New Yorkers aren’t fazed by the terror scare. But they do hate the extra traffic…
I was a block from Wall Street and I saw a man wrestle with his steering wheel as if it was a raging bull. He banged on the horn, screaming obscenities.
In the next street a rhino-sized cop with de rigeur dark aviator specs was shouting at a bird-sized granny crossing the street with her gnarling chihuahua when the pedestrian light was still red.
Had New York lost its cool? You bet. A case of 9/11 nerves rubbed raw by the latest terror alert? No.
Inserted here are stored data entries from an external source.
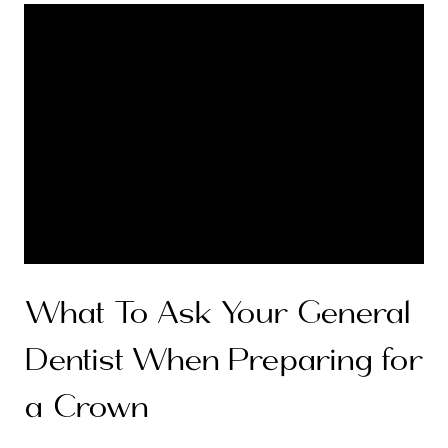
What To Ask Your General
Dentist When Preparing for
a Crown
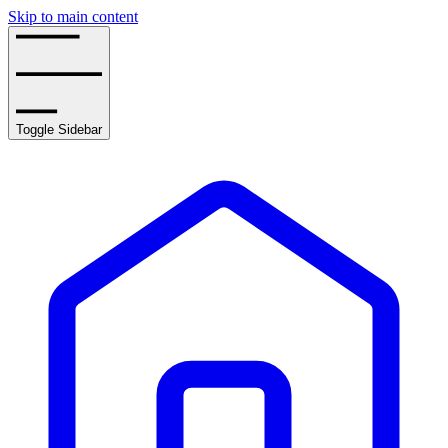
Skip to main content
Toggle Sidebar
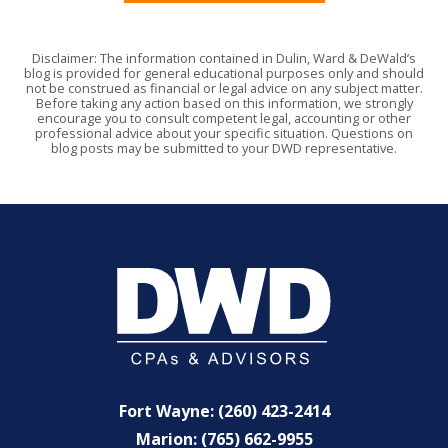
Disclaimer: The information contained in Dulin, Ward & DeWald’s
blog is provided for general educational purposes only and should
not be construed as financial or legal advice on any subject matter.
Before taking any action based on this information, we strongly
encourage you to consult competent legal, accounting or other
professional advice about your specific situation. Questions on
blog posts may be submitted to your DWD representative.
Fort Wayne: (260) 423-2414
Marion: (765) 662-9955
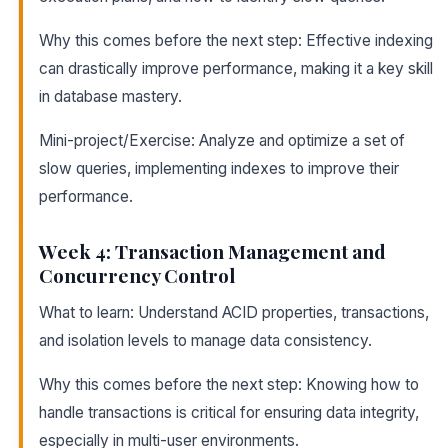
Why this comes before the next step: Effective indexing
can drastically improve performance, making it a key skill
in database mastery.
Mini-project/Exercise: Analyze and optimize a set of
slow queries, implementing indexes to improve their
performance.
Week 4: Transaction Management and
Concurrency Control
What to learn: Understand ACID properties, transactions,
and isolation levels to manage data consistency.
Why this comes before the next step: Knowing how to
handle transactions is critical for ensuring data integrity,
especially in multi-user environments.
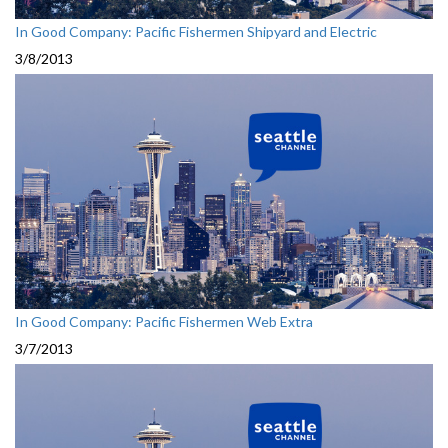
In Good Company: Pacific Fishermen Shipyard and Electric
3/8/2013
In Good Company: Pacific Fishermen Web Extra
3/7/2013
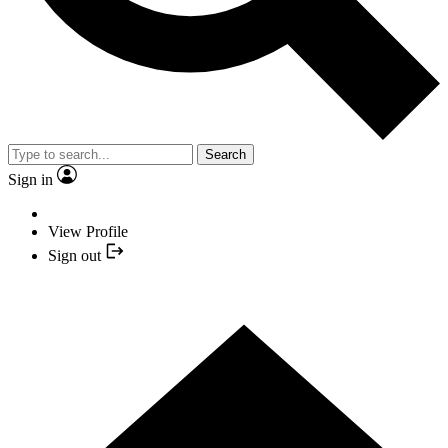
Search
Sign in
View Profile
Sign out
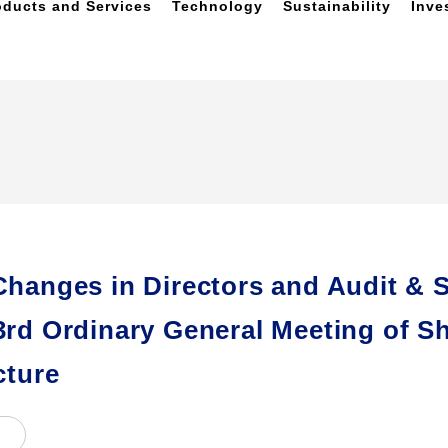
oducts and Services
Technology
Sustainability
Inve
Changes in Directors and Audit & 
3rd Ordinary General Meeting of S
cture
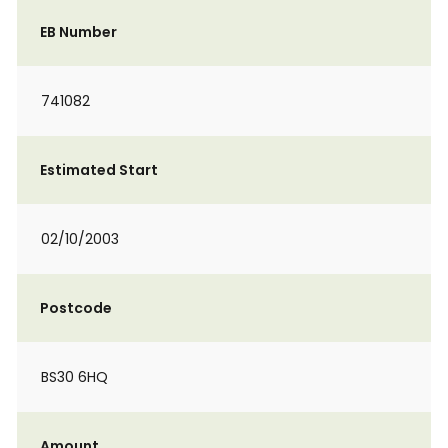
EB Number
741082
Estimated Start
02/10/2003
Postcode
BS30 6HQ
Amount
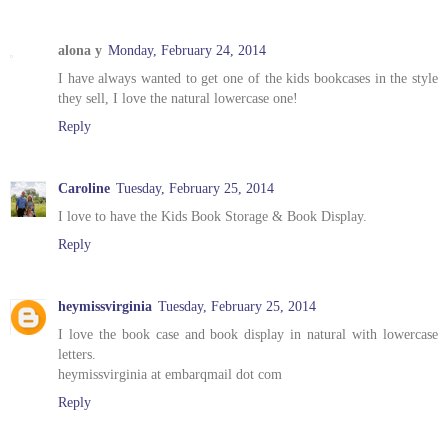
alona y
Monday, February 24, 2014
I have always wanted to get one of the kids bookcases in the style
they sell, I love the natural lowercase one!
Reply
Caroline
Tuesday, February 25, 2014
I love to have the Kids Book Storage & Book Display.
Reply
heymissvirginia
Tuesday, February 25, 2014
I love the book case and book display in natural with lowercase
letters.
heymissvirginia at embarqmail dot com
Reply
Even on a Friday, the city that never sleeps barely ever smiles. This place doesnt get fazed by terrorist chatter about possible attacks, overheard by the world’s spooks.
Even if they are a little queasy, no self-respecting New Yorker would ever admit as much to an alien reporter. But they do hate the gridlock created by the alerts.
And so do I. It took us almost two hours to travel the usual 30 minutes from LaGuardia airport to lower Manhattan. The Brooklyn bridge was a parking lot. Every truck eventually belched out by one of the city’s tunnels was immediately searched by the cops.
Fair enough. Three presidents will converge on Ground Zero on Sunday. Swat teams are already in place. A warship, containing steal from the fallen towers in its hull, is parked on the Hudson River.
I wouldn’t be surprised if Ayman al-Zawahiri, the al-Qaeda number two promoted to number one by Bin Laden’s death wanted to use the anniversary to make his mark of leadership on the fractious, diminished organisation he now heads.
I hope not. From my hotel room on the 38th floor I peer straight down to the construction site that was Ground Zero.
Number One World Trade Center is rising like an elegant souffle out of the ground. They add one floor a week as the upper levels begin to taper closer together to form a 104-floor needle in the sky.
The two reflector ponds with their water falls and the names of the dead are a beautiful and simple monument on the footprint of the vanished towers. Once the whole World Trade Center site has been completed it will be a stunning piazza at the heart of Lower Manhattan.